People at church ask me about NHS pressures, and I have to sheepishly admit that I am most likely to be doing routine telephone consults which by comparison, seem trivial. I will never be a ‘Covid Hero’. The desire to find significance and identity in this crisis is strong, and the temptation to seek self-fulfilment, even self-glory in this is enormous. Even if we dodge that temptation, we can still feel frustrated and anxious that we are not doing all we should and could. And, what if, when the storm breaks, we can’t rise to the occasion and we fail and fall?
Lessons from God’s Word
God’s word always sheds light on our path and is a lamp for our feet (Psalm 119:105), and there are pointers to help not just the ‘frontliners’, but also the sidelined. John the Baptist locked in prison, silenced and socially exiled, is content that ‘he (Jesus) must increase, but I must decrease’ (John 3:30). This isn’t second-best; it is what God has purposed. So, what if I do end up in obscurity? What matters is that Jesus must be glorified. That is what will ultimately make the difference in people’s lives when they see Him. My significance per se is nil; what matters is that Christ is glorified.

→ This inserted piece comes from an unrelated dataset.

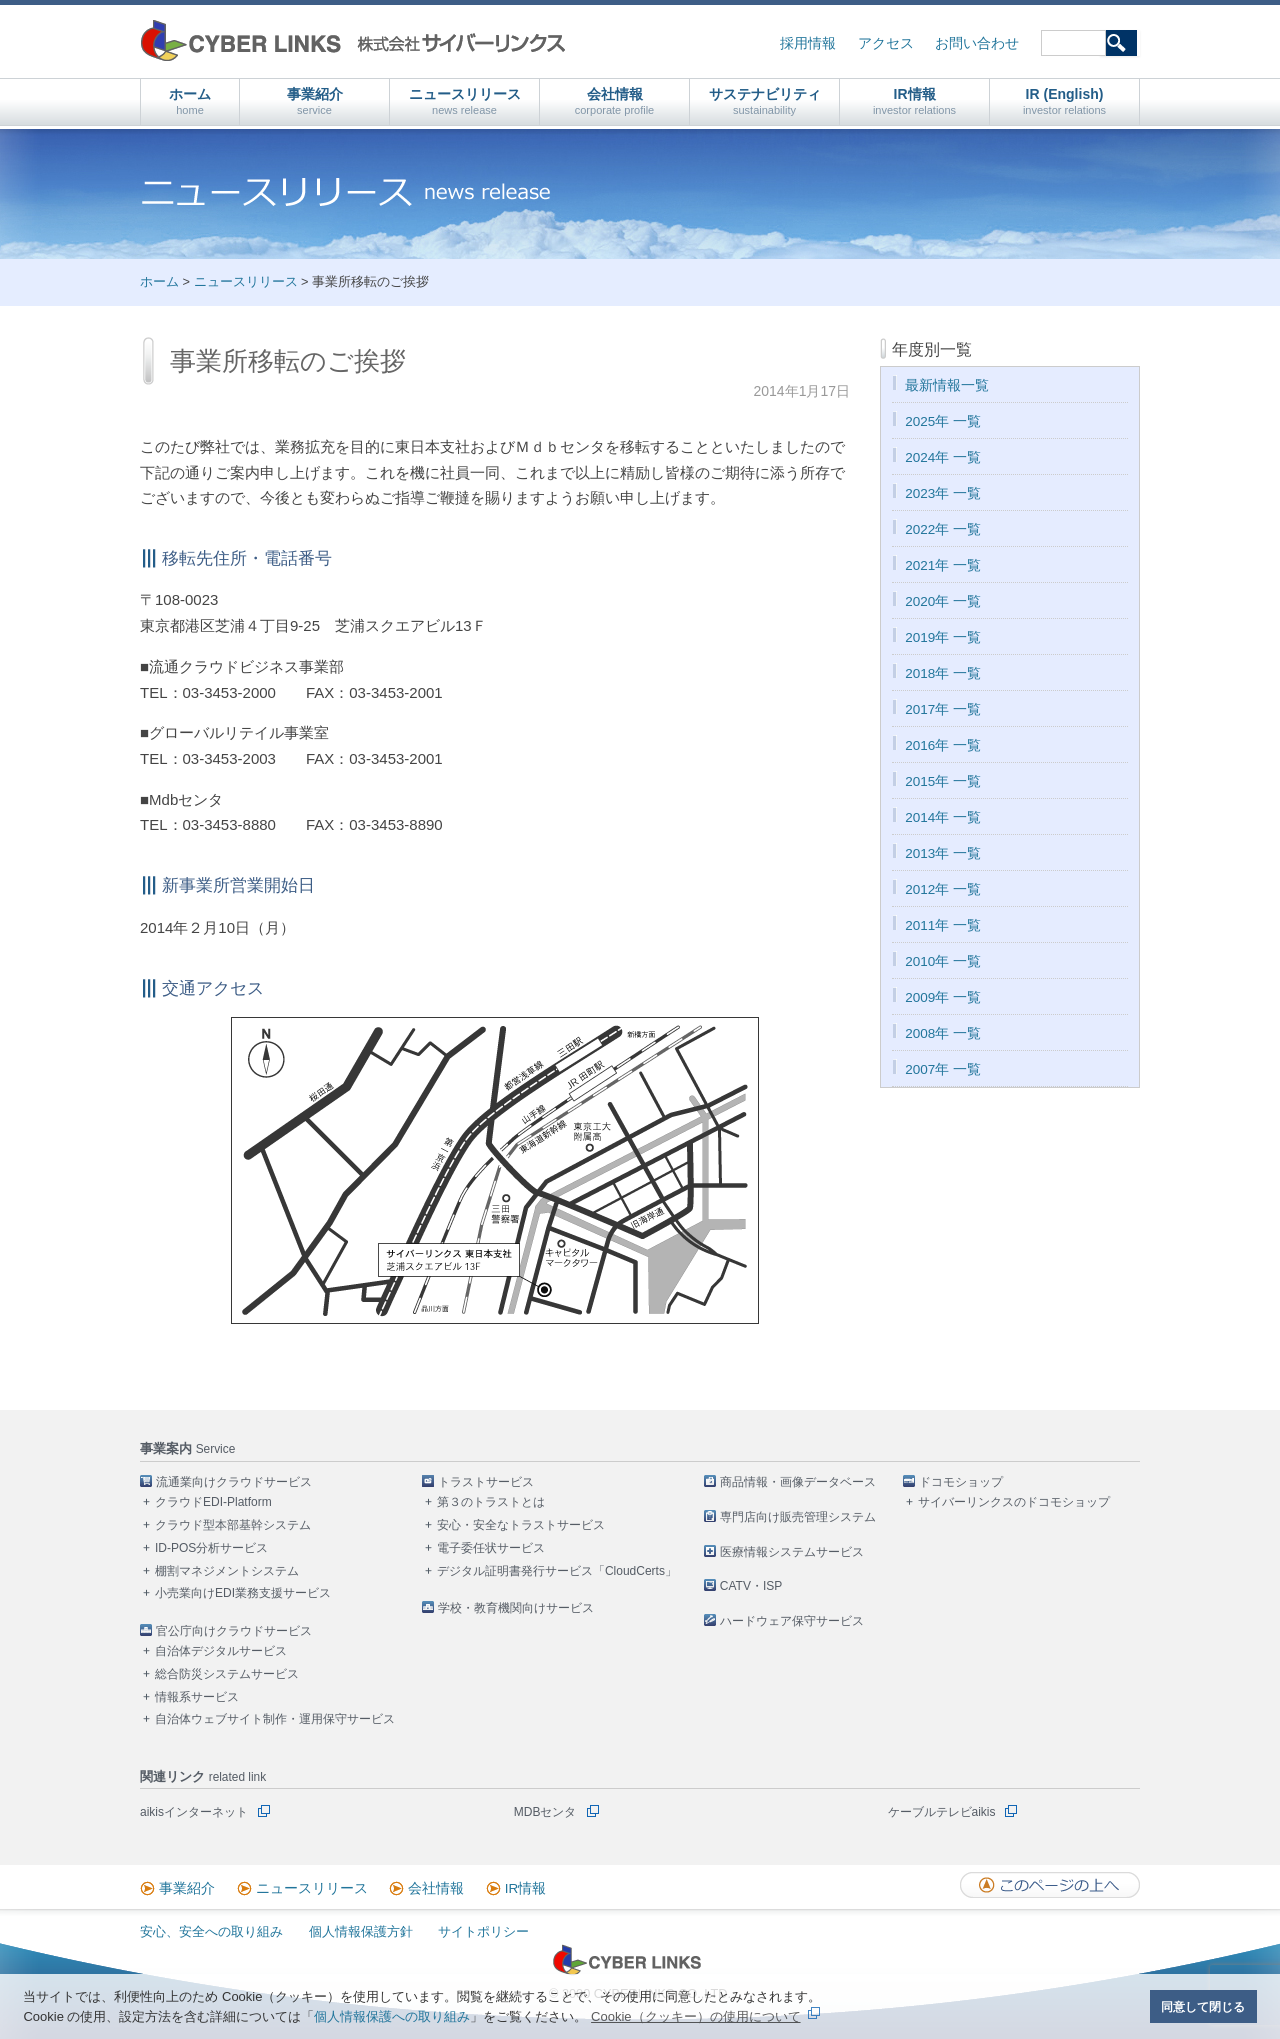 The width and height of the screenshot is (1280, 2039). What do you see at coordinates (943, 817) in the screenshot?
I see `2014年 一覧` at bounding box center [943, 817].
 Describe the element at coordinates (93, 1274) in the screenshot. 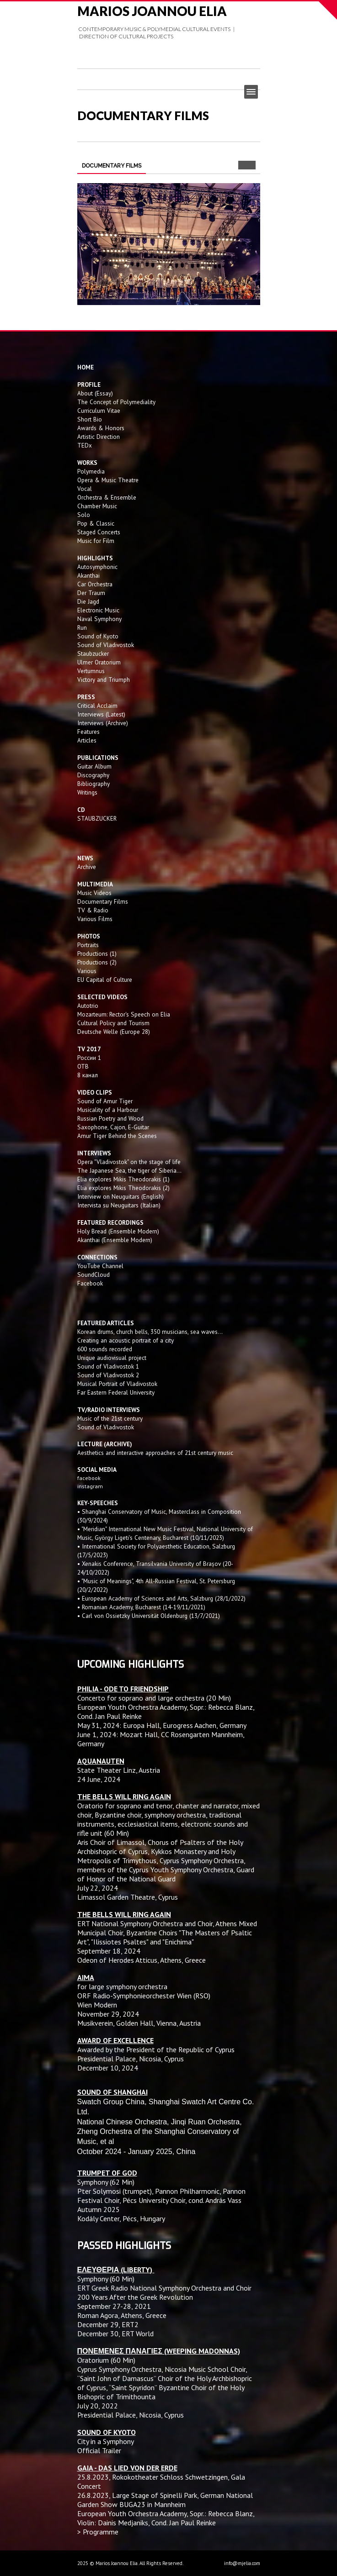 I see `SoundCloud` at that location.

Armed with an attitude like this, we can wait for God. How important it is to await his time. Moses jumps in as an agent of social justice and his precipitant murder of an abuser leads to forty years of exile. At the end of that time, however, he is fit for purpose. No longer headstrong and impulsive, he has become dependent on God and receives revelation of what is required of him.
Patience is not much applauded as a virtue even in Christian circles. But God desires that we learn it, especially at times of crisis. John Coleman, a missionary in Iran at the time of the Revolution, told of a time when he spent weeks in negotiation for a visa with authorities there. Daily he walked to the Immigration Office and daily returned empty-handed. Frustration grew. Why could this matter not be settled, and his ministry started in earnest? One day he noticed a donkey that he had passed repeatedly on his daily journey. The animal was tied outside a house waiting. Always waiting. Waiting for its master. He was humbled by the animal’s patience. ‘If the donkey can wait, so must I’ he thought. The visa was granted soon after.

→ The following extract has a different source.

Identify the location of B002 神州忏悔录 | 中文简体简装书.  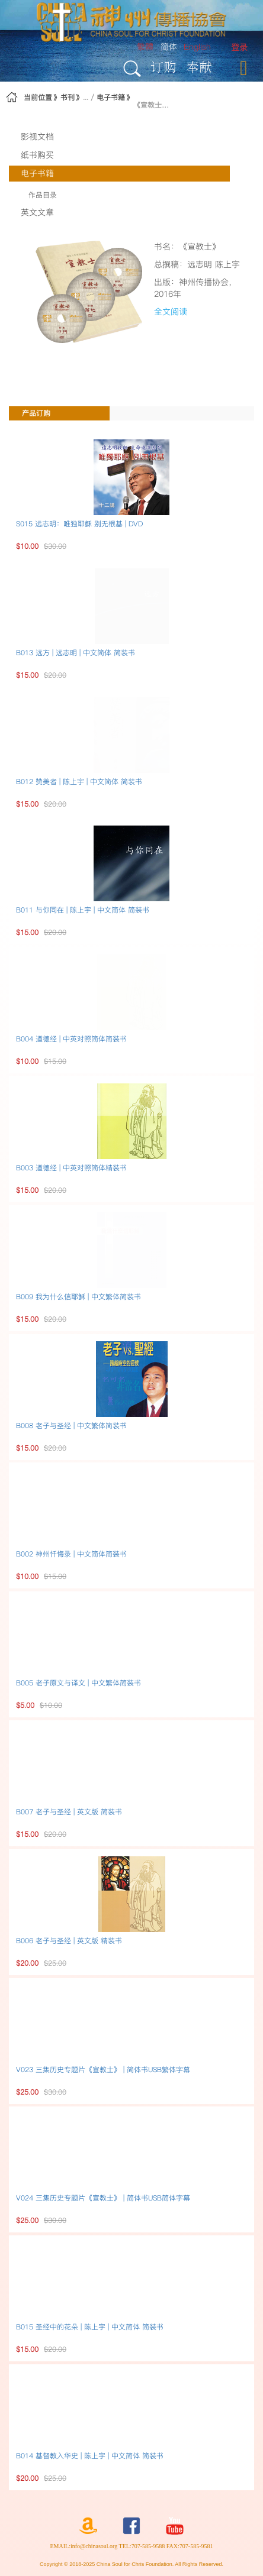 (71, 1554).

And let’s remember too, the dangers of over-commitment. Even Jesus had boundaries, taking time away from ministry. Martha needed to remember what was really needful, even when stuff has to be done. My worst nightmare would be to be in casualty and just seeing more and more people coming with no end in sight and just feeling myself losing strength to do any more in the face of overwhelming need.

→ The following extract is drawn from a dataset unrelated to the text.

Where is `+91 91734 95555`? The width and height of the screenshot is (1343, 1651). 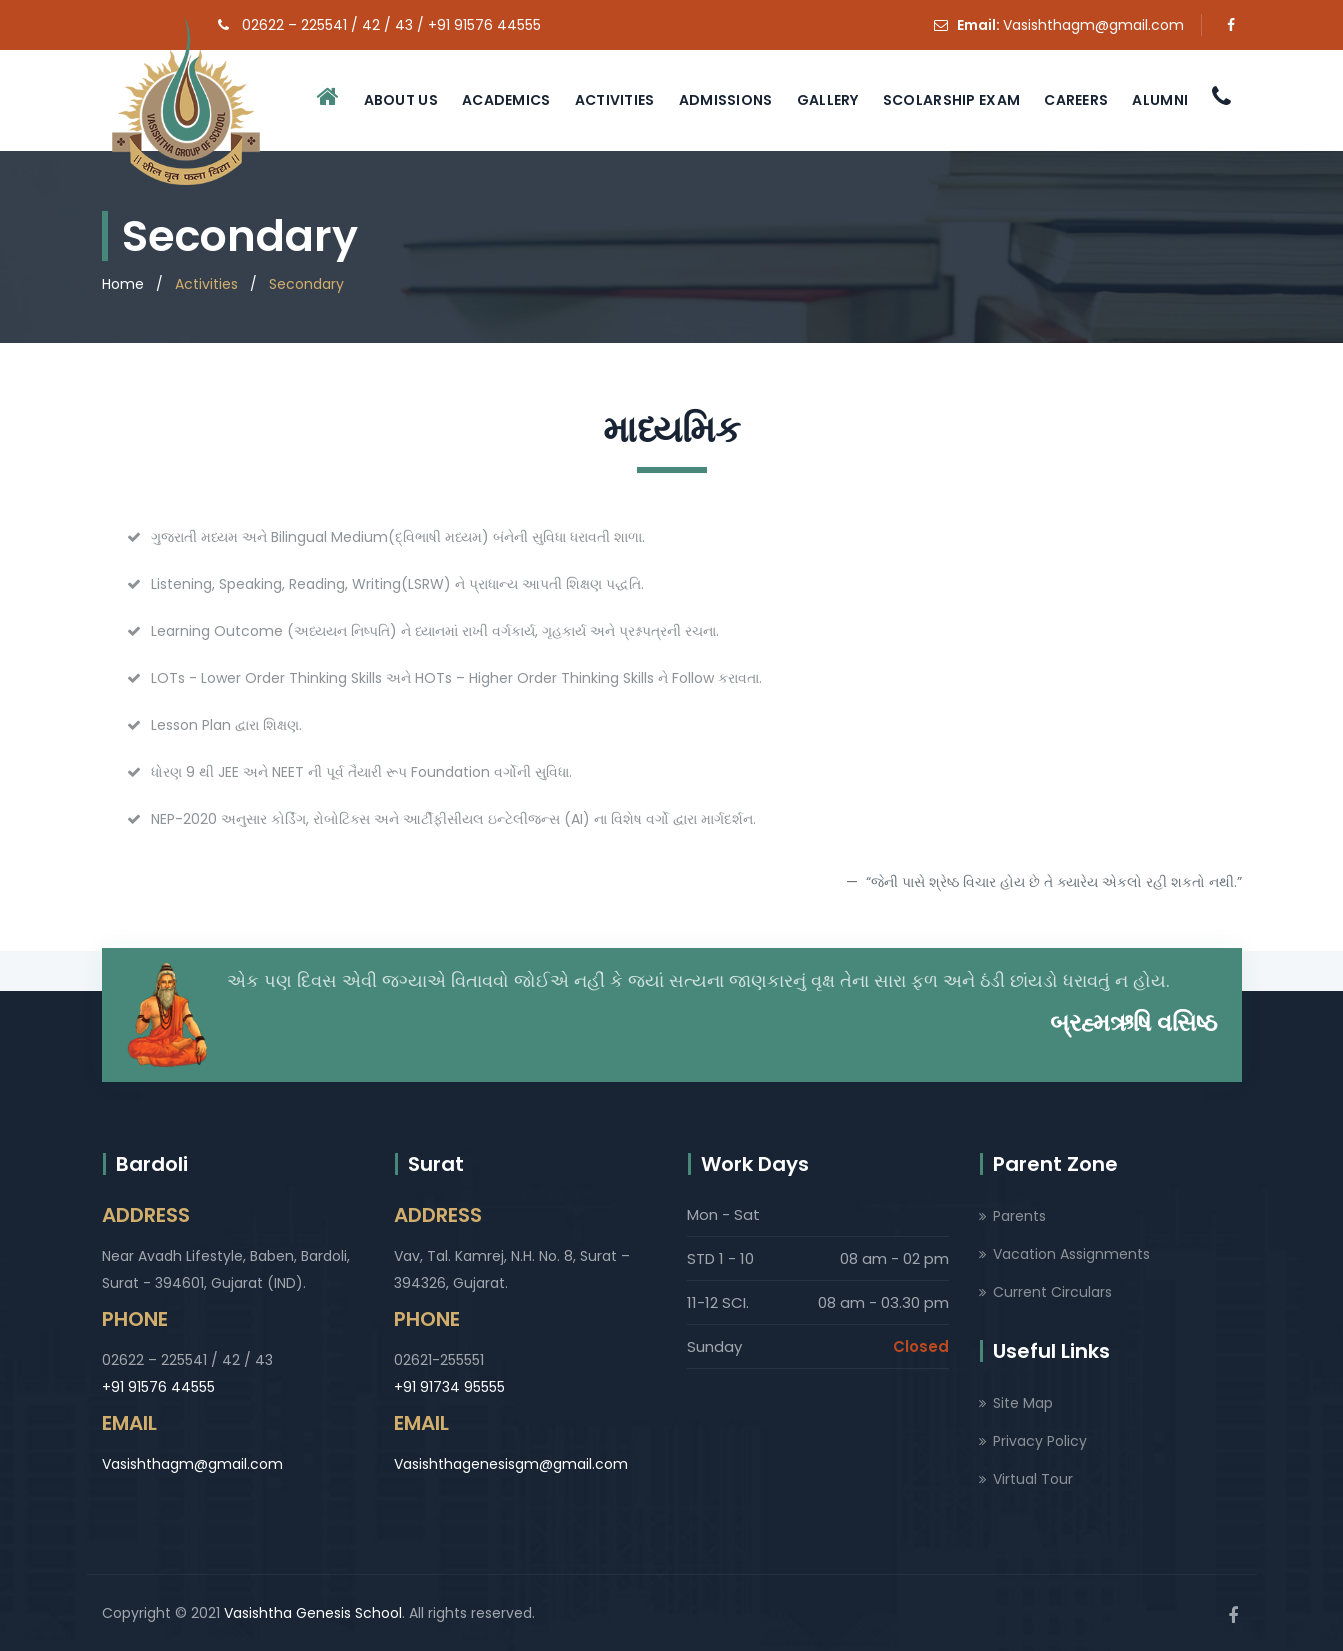 +91 91734 95555 is located at coordinates (449, 1387).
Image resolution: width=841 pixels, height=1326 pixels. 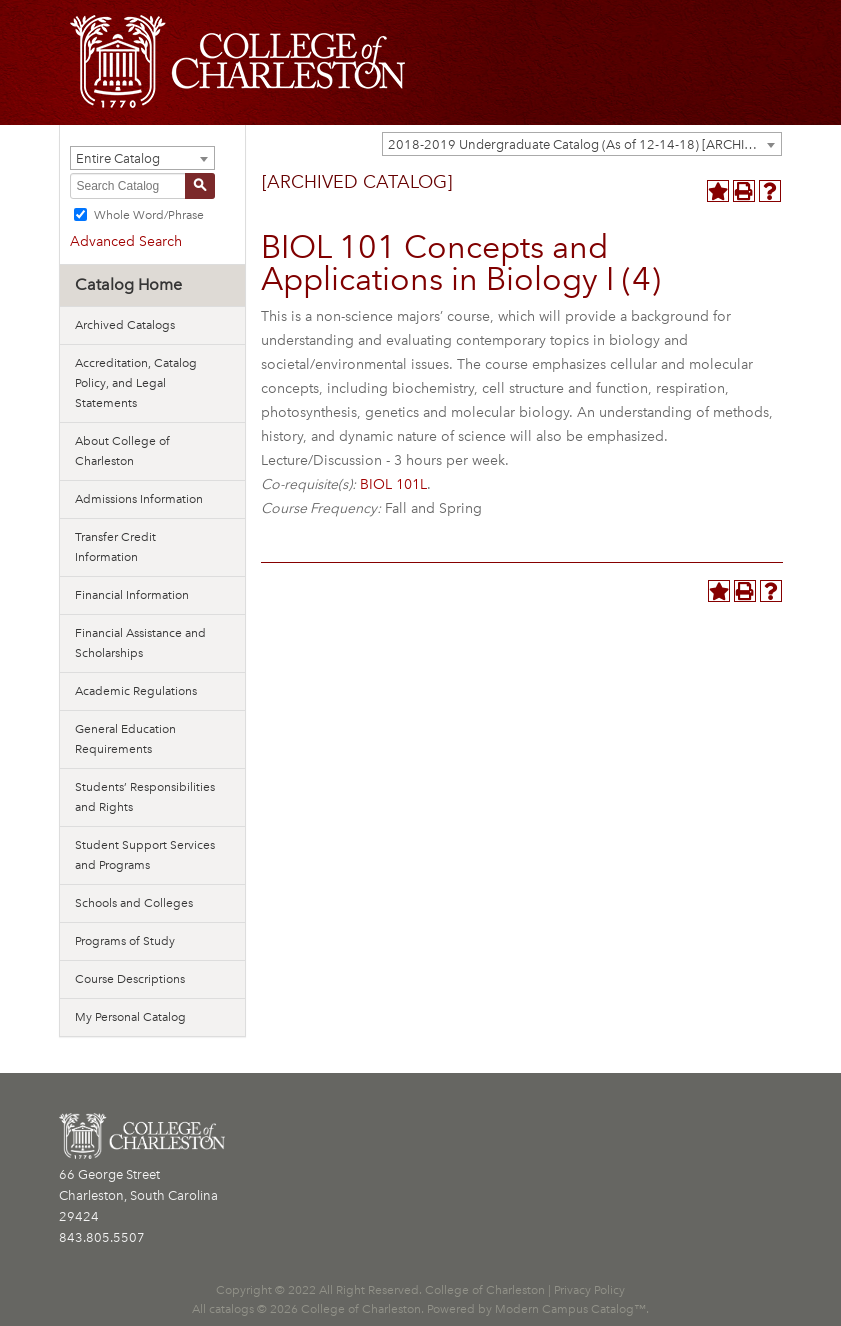 I want to click on Privacy Policy, so click(x=589, y=1290).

I asked a senior army medic how they coped with that scenario in the field hospital at Camp Bastion. There is nowhere else to send the casualties, and if the choppers keep coming, surely you must keep going. Or so I thought. The answer surprised me. ‘No’, she said. ‘The gates of the hospital are locked, and we strictly keep the shift teams out until their turn comes, and we relieve the outgoing team. People will queue to get in when they see the choppers landing, but we keep them out until their time comes.’ There is a time and place for everything. We must learn to pace ourselves and wait for the moment when our turn comes – whatever that looks like.
And in the meantime, let’s pray and wait on God. If we want to be truly ready to serve, then we must wait upon the Lord to receive His strength. And yes, I will still feel anxious and apprehensive at times, but there is no need for guilt or frustration or fear. Our times are in His hands (Psalm 31:15), even when we are on the bench, waiting.